Dataset entries:
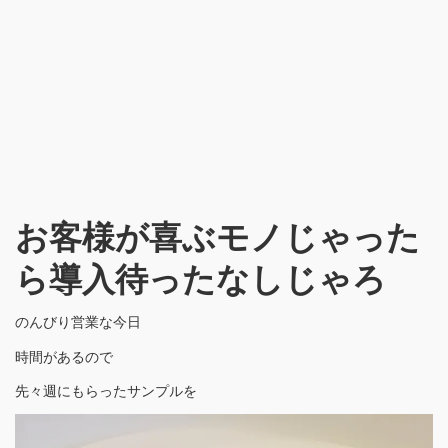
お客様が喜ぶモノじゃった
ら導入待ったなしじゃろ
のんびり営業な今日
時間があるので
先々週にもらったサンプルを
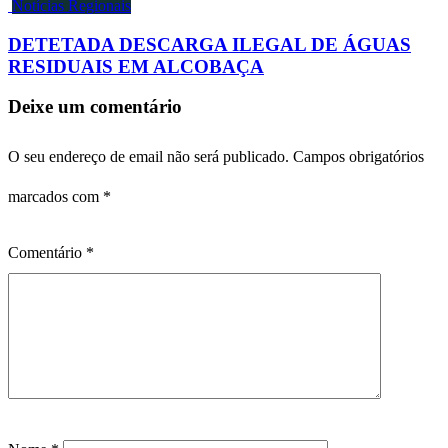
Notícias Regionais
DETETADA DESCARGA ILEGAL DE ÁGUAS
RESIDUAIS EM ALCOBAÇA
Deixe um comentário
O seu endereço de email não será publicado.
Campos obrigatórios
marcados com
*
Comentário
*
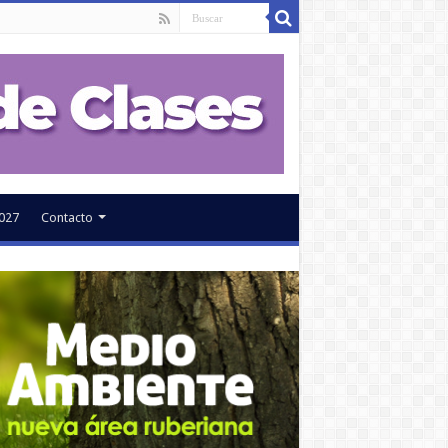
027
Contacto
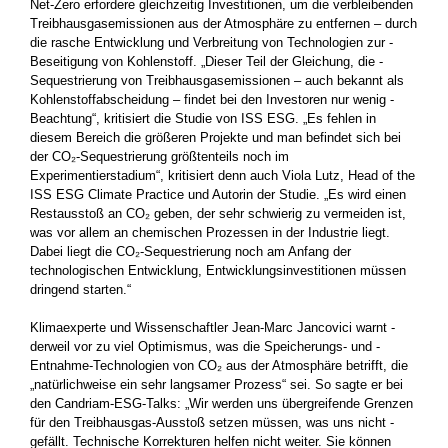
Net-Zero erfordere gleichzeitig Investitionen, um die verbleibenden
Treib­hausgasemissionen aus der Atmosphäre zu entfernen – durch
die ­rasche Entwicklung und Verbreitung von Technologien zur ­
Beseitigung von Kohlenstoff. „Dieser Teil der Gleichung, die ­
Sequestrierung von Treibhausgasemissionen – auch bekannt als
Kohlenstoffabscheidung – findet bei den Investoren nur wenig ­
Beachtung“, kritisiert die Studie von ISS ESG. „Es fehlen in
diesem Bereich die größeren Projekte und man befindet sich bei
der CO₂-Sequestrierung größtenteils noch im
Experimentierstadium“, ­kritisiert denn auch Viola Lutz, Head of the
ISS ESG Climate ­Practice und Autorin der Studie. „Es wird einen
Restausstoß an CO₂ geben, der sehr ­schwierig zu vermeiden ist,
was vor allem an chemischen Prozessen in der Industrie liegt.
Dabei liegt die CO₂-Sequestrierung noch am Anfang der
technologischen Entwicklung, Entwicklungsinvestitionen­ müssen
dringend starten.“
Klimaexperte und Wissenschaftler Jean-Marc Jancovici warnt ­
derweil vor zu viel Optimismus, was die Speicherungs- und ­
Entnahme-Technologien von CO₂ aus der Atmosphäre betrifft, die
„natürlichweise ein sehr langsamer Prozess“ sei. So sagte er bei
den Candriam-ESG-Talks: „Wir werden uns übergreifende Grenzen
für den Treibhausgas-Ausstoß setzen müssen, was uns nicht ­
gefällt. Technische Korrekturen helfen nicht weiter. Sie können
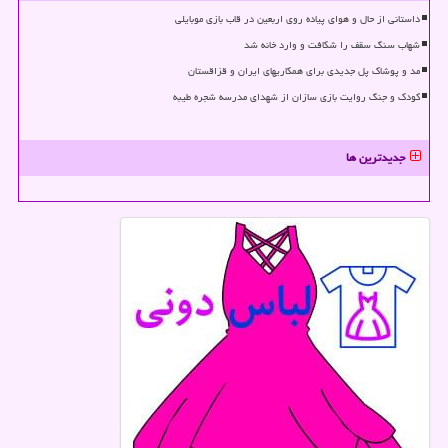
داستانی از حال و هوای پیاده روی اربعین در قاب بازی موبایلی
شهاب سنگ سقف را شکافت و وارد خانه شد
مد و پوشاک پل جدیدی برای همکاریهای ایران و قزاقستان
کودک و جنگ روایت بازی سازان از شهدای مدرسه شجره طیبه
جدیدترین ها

▶ _Problem description_
Return exactly, and only, the lines above starting at the line that contains "diesem Bereich die" and ending at the line that contains "Dabei liegt die".

▶ _Expected output_
diesem Bereich die größeren Projekte und man befindet sich bei
der CO₂-Sequestrierung größtenteils noch im
Experimentierstadium“, ­kritisiert denn auch Viola Lutz, Head of the
ISS ESG Climate ­Practice und Autorin der Studie. „Es wird einen
Restausstoß an CO₂ geben, der sehr ­schwierig zu vermeiden ist,
was vor allem an chemischen Prozessen in der Industrie liegt.
Dabei liegt die CO₂-Sequestrierung noch am Anfang der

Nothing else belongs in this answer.